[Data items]

◆ ◆ ◆ ◆ ◆

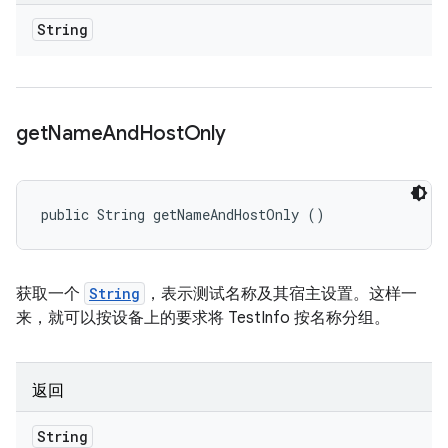
String
get
Name
And
Host
Only
public String getNameAndHostOnly ()
获取一个
String
，表示测试名称及其宿主设置。这样一
来，就可以按设备上的要求将 TestInfo 按名称分组。
返回
String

◆ ◆ ◆ ◆ ◆

| BRIEF |
Start to finish, write out the data above exactly, omitting all pictures.

| OUTPUT BELOW |
String
get
Name
And
Host
Only
public String getNameAndHostOnly ()
获取一个
String
，表示测试名称及其宿主设置。这样一
来，就可以按设备上的要求将 TestInfo 按名称分组。
返回
String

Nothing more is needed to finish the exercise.